→ Problem requirements: Make an exact copy of the records, and keep the pictures out of it.

(Items from a dataset)
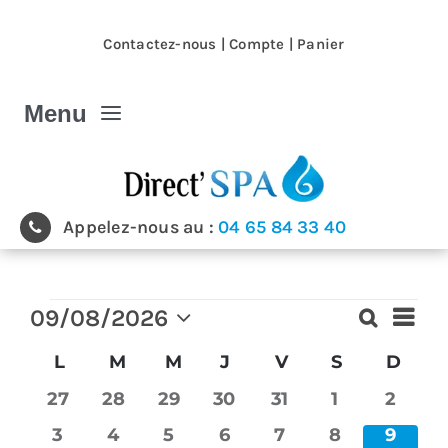
Passer
au
Contactez-nous
|
Compte
|
Panier
contenu
Menu
Spa et Jacuzzi
Appelez-nous au :
04 65 84 33 40
Nos magasins
Spa et Jacuzzi extérieur
Évènements
Navi
09/08/2026
Recherch
Recherc
de
Mois
Sélectionnez
et
vues
Calendrier
L
LUNDI
M
MARDI
M
MERCREDI
J
JEUDI
V
VENDREDI
S
SAMEDI
D
DIM
une
Évè
Spa de nage
navigati
de
date.
0
0
0
0
0
0
0
27
28
29
30
31
1
2
de
Évènements
évènements
évènements
évènements
évènements
évènements
évènements
évène
vues
0
0
0
0
0
0
0
3
4
5
6
7
8
9
Produits & accessoires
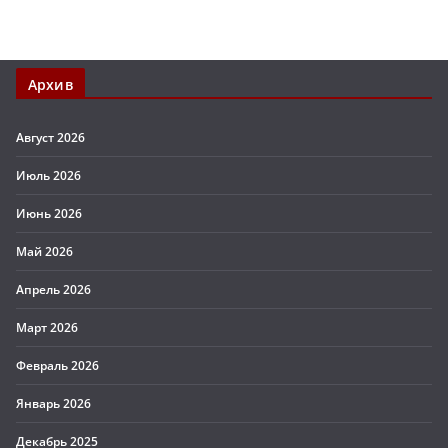
Архив
Август 2026
Июль 2026
Июнь 2026
Май 2026
Апрель 2026
Март 2026
Февраль 2026
Январь 2026
Декабрь 2025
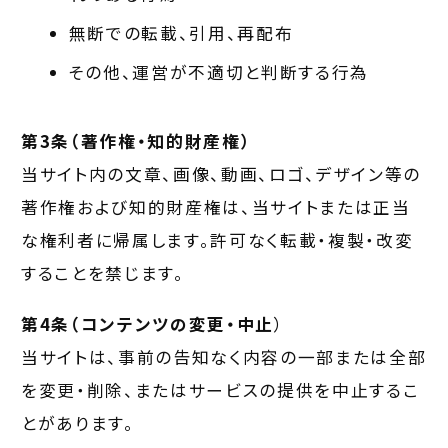
無断での転載、引用、再配布
その他、運営が不適切と判断する行為
第3条（著作権・知的財産権）
当サイト内の文章、画像、動画、ロゴ、デザイン等の
著作権および知的財産権は、当サイトまたは正当
な権利者に帰属します。許可なく転載・複製・改変
することを禁じます。
第4条（コンテンツの変更・中止
）
当サイトは、事前の告知なく内容の一部または全部
を変更・削除、またはサービスの提供を中止するこ
とがあります。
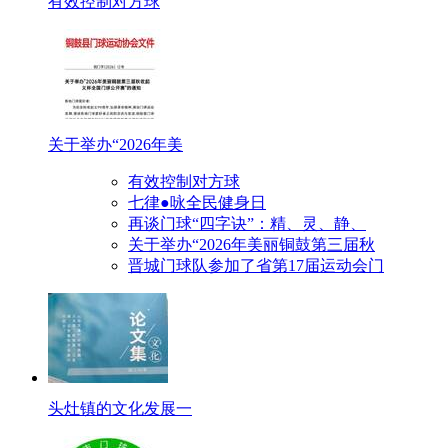
有效控制对方球
关于举办“2026年美
有效控制对方球
七律●咏全民健身日
再谈门球“四字诀”：精、灵、静、
关于举办“2026年美丽铜鼓第三届秋
晋城门球队参加了省第17届运动会门
头灶镇的文化发展一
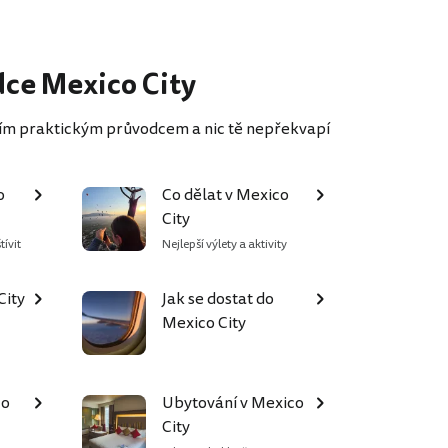
dce Mexico City
ším praktickým průvodcem a nic tě nepřekvapí
o
Co dělat v Mexico
City
tívit
Nejlepší výlety a aktivity
City
Jak se dostat do
Mexico City
co
Ubytování v Mexico
City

→ Response area:
Passer
au
Contactez-nous
|
Compte
|
Panier
contenu
Menu
Spa et Jacuzzi
Appelez-nous au :
04 65 84 33 40
Nos magasins
Spa et Jacuzzi extérieur
Évènements
Navi
09/08/2026
Recherch
Recherc
de
Mois
Sélectionnez
et
vues
Calendrier
L
LUNDI
M
MARDI
M
MERCREDI
J
JEUDI
V
VENDREDI
S
SAMEDI
D
DIM
une
Évè
Spa de nage
navigati
de
date.
0
0
0
0
0
0
0
27
28
29
30
31
1
2
de
Évènements
évènements
évènements
évènements
évènements
évènements
évènements
évène
vues
0
0
0
0
0
0
0
3
4
5
6
7
8
9
Produits & accessoires
Архив
Август 2026
Июль 2026
Июнь 2026
Май 2026
Апрель 2026
Март 2026
Февраль 2026
Январь 2026
Декабрь 2025
無断での転載、引用、再配布
その他、運営が不適切と判断する行為
第3条（著作権・知的財産権）
当サイト内の文章、画像、動画、ロゴ、デザイン等の
著作権および知的財産権は、当サイトまたは正当
な権利者に帰属します。許可なく転載・複製・改変
することを禁じます。
第4条（コンテンツの変更・中止
）
当サイトは、事前の告知なく内容の一部または全部
を変更・削除、またはサービスの提供を中止するこ
とがあります。
有效控制对方球
关于举办“2026年美
有效控制对方球
七律●咏全民健身日
再谈门球“四字诀”：精、灵、静、
关于举办“2026年美丽铜鼓第三届秋
晋城门球队参加了省第17届运动会门
头灶镇的文化发展一
dce Mexico City
ším praktickým průvodcem a nic tě nepřekvapí
o
Co dělat v Mexico
City
tívit
Nejlepší výlety a aktivity
City
Jak se dostat do
Mexico City
co
Ubytování v Mexico
City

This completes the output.